The above duties contain few words but the meaning is quite significant. The employer really has to do everything reasonably and practically that he can do. Many would suggest he then has to go a few extra steps. Managers and supervisors need to be trained in common law duties to fully realise the impact of this important area on how they manage safety.

3. Highly visible demonstrated commitment to health and safety on behalf of Senior Management

It is not unusual in companies with high profile safety management systems for senior and middle management personnel to spend over 30% of their time directly on OHS issues. Key personnel conduct safety meetings, they personally participate in safety inspections in their area of responsibility, they have safety as a first high-profile agenda item of every meeting they conduct and they make it clear that they expect those below them to place a high priority on safety. It is not enough for top management to be committed to safety; it must be a clear and high profile demonstration of commitment – you get the performance you demonstrate you expect. This is one area where positive action by management can have an overwhelming influence on the culture of the organisation.

4. Safety Committee

There should an employee / employer safety committee to recommend safety policy to management and to help implement policy agreed to by the management. Safety committees are much maligned. Safety committee members must be trained for their role and well supported by management. Giving the committee a substantial job to do helps to stop the whinging. Health & safety representatives must be appointed, trained and given the resources to carry out their duties.

5. Safety Meetings

Regular safety meetings coordinated by the supervisor are an ideal medium to transfer safety messages (studies have shown the significant effect supervisor communications can have on the workgroup).Refer to the Tool-box meetings paper by this author.
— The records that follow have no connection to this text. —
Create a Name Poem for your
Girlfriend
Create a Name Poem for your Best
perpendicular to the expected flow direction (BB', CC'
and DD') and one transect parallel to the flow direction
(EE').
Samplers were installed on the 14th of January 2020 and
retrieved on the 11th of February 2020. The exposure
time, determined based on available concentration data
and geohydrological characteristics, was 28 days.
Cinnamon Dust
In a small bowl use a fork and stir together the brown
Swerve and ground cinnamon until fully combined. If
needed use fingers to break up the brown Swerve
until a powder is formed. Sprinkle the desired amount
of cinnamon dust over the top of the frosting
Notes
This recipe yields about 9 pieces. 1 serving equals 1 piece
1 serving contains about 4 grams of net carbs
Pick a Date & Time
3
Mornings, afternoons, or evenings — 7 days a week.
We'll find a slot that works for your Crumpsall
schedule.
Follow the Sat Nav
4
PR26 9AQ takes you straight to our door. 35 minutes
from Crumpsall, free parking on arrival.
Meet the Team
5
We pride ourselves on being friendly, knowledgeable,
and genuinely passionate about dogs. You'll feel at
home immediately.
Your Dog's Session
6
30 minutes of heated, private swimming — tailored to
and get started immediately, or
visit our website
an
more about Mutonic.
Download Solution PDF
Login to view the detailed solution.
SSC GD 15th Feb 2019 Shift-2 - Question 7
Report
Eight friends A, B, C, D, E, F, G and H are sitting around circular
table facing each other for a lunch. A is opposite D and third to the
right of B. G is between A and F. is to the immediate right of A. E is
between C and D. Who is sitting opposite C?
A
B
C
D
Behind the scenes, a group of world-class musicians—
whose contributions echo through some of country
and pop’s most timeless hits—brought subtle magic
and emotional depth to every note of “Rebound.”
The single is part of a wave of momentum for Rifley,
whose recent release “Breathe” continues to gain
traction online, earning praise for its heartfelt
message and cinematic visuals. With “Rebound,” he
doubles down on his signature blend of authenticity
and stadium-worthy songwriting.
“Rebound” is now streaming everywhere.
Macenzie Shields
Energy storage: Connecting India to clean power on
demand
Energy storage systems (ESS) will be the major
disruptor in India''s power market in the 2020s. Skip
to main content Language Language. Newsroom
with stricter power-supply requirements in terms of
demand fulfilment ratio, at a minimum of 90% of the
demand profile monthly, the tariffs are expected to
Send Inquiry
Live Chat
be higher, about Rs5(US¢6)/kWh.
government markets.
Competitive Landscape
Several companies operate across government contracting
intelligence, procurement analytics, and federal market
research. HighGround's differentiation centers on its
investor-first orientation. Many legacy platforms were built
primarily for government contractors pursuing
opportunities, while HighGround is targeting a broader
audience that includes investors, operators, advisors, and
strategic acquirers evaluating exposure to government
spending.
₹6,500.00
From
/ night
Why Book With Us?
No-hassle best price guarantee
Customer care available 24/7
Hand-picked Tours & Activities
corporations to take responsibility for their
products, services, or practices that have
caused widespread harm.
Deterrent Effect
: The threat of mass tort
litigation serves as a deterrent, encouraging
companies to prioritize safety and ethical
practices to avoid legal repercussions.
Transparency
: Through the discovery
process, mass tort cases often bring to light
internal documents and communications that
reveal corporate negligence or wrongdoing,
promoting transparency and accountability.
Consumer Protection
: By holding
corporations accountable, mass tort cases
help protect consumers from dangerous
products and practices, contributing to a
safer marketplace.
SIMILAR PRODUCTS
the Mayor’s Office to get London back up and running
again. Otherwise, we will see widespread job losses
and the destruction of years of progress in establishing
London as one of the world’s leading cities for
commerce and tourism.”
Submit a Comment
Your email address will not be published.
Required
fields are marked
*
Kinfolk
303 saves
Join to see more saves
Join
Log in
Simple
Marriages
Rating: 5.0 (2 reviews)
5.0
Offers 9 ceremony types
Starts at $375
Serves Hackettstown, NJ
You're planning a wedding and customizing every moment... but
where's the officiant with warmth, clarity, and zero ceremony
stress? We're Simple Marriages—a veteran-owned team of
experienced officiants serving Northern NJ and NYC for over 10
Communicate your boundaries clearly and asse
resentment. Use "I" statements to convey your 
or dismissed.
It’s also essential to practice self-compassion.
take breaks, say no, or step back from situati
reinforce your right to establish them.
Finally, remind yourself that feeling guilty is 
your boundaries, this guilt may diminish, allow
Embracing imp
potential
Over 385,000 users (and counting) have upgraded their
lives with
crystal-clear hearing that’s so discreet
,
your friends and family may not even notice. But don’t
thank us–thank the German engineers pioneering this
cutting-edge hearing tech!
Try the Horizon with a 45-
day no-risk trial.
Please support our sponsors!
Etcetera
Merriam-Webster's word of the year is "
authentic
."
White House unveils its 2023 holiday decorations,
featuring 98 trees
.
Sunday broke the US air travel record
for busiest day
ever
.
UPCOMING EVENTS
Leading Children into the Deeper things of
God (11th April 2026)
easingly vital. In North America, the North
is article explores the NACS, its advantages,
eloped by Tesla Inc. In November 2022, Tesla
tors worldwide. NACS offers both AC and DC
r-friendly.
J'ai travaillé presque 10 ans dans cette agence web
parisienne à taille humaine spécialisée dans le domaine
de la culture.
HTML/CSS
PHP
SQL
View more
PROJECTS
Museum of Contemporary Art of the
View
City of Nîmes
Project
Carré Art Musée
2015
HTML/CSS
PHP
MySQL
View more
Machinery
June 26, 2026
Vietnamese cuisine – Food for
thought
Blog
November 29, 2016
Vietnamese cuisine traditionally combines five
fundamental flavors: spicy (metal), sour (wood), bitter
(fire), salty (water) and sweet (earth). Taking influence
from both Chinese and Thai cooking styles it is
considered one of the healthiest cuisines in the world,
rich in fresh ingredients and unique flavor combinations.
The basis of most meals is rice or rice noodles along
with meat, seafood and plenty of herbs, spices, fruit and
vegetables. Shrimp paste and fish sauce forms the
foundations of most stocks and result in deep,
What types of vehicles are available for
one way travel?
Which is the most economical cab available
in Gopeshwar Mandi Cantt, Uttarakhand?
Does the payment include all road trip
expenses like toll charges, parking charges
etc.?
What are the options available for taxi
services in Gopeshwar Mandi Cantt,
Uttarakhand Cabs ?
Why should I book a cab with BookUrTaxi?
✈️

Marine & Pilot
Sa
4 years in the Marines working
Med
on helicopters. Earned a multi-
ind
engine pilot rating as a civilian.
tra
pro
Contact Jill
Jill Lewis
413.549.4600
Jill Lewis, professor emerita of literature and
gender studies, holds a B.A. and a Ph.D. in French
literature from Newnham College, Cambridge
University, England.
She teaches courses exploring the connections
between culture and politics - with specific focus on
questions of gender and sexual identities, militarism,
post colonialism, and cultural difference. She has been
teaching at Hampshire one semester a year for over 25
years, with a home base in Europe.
6. Safety as part of performance appraisal

During the performance appraisal of supervisory and management personnel an initial and high emphasis must be placed on safety. The focus should not be on what personal damage occurrences(accidents), have occurred in the supervisor’s workgroup, rather it should be on what he/she has done to introduce excellent safety programs.

7. Supervisors and employees must be trained and held accountable for safety

Subjects such as compliance with statute law, compliance with common law principles, hazard identification, risk management, hazard control, personal damage occurrences(accidents) investigation, and job safety analysis should be regarded as the basic skills and the knowledge for supervisors (their “tool-kit” of safety skills).

8. Risk Assessment

Risk assessment teams must be formed, trained and given the task of assessing the risks of your workplace.

9. Incident investigation

Formal incident investigation models e.g. “Analysis Reference Tree Trunk”, “Tripod” should be used to guide observations. Once personal damage occurrence investigations are carried out there must be formal methods of auditing the success of implementing recommendations. After detailed accident investigations it is surprising how many organizations never actually get around to implementing the recommendations.

10. Safety Inspections

Safety checklists tailored to the hazards of the area being inspected must be developed. Involvement of the workforce in actually carrying out the inspections is suggested.

11. Good housekeeping

Good housekeeping encourages better housekeeping, improves morale and generally makes for a better work environment. Good housekeeping is a place for everything and everything in its place.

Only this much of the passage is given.